#### What you are asked to do
Don't include pictures. Quote the lines below from the first through the line that contains "incompréhensible d’un homme".

Saved data entries
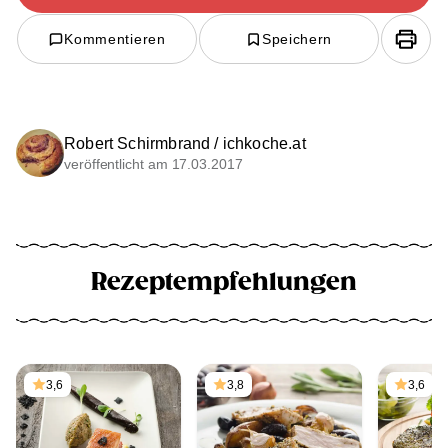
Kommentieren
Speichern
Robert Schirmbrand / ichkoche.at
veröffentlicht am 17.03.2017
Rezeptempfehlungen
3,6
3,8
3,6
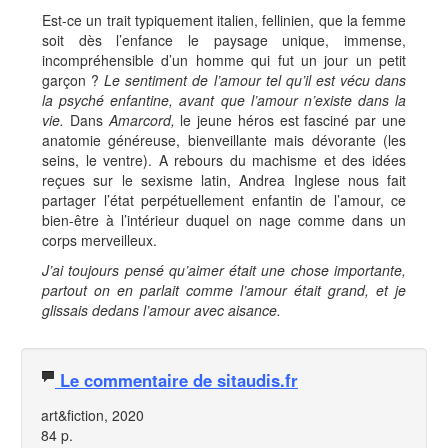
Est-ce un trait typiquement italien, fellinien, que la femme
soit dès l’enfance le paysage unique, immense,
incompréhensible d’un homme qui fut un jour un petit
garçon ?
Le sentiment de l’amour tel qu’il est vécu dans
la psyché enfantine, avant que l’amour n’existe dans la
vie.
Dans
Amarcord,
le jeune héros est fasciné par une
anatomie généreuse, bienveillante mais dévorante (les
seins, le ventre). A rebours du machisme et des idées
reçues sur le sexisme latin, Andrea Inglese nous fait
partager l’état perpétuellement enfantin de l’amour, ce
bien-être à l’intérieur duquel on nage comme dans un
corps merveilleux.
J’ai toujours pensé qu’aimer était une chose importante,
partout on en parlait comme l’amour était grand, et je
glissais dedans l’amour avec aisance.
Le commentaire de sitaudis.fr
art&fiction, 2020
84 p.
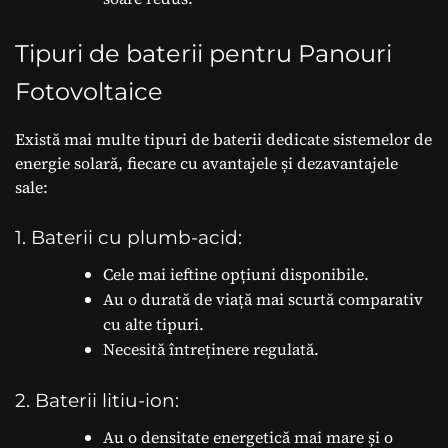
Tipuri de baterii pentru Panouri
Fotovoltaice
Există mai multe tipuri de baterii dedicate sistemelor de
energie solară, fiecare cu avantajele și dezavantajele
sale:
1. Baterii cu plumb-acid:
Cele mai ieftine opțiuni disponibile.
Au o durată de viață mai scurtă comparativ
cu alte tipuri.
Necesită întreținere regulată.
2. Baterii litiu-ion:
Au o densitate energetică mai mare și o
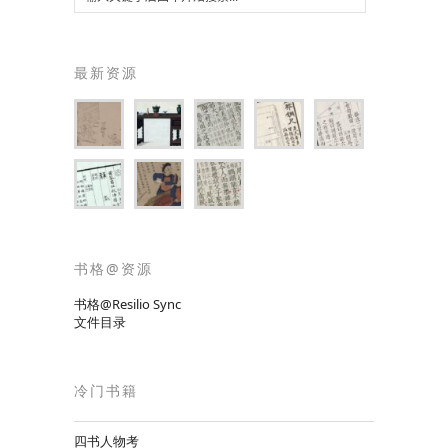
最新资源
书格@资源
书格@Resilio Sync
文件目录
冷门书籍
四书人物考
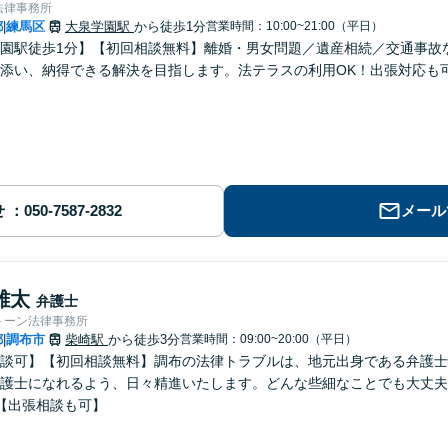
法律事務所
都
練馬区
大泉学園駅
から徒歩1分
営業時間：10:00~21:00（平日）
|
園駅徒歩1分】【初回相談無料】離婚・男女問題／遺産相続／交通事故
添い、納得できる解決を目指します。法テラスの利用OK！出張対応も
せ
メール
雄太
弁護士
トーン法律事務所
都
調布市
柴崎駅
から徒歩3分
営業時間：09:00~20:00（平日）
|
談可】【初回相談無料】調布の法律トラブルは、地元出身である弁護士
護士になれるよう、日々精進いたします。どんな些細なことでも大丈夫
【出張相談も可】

#### Solution
Kommentieren
Speichern
Robert Schirmbrand / ichkoche.at
veröffentlicht am 17.03.2017
Rezeptempfehlungen
3,6
3,8
3,6
Est-ce un trait typiquement italien, fellinien, que la femme
soit dès l’enfance le paysage unique, immense,
incompréhensible d’un homme qui fut un jour un petit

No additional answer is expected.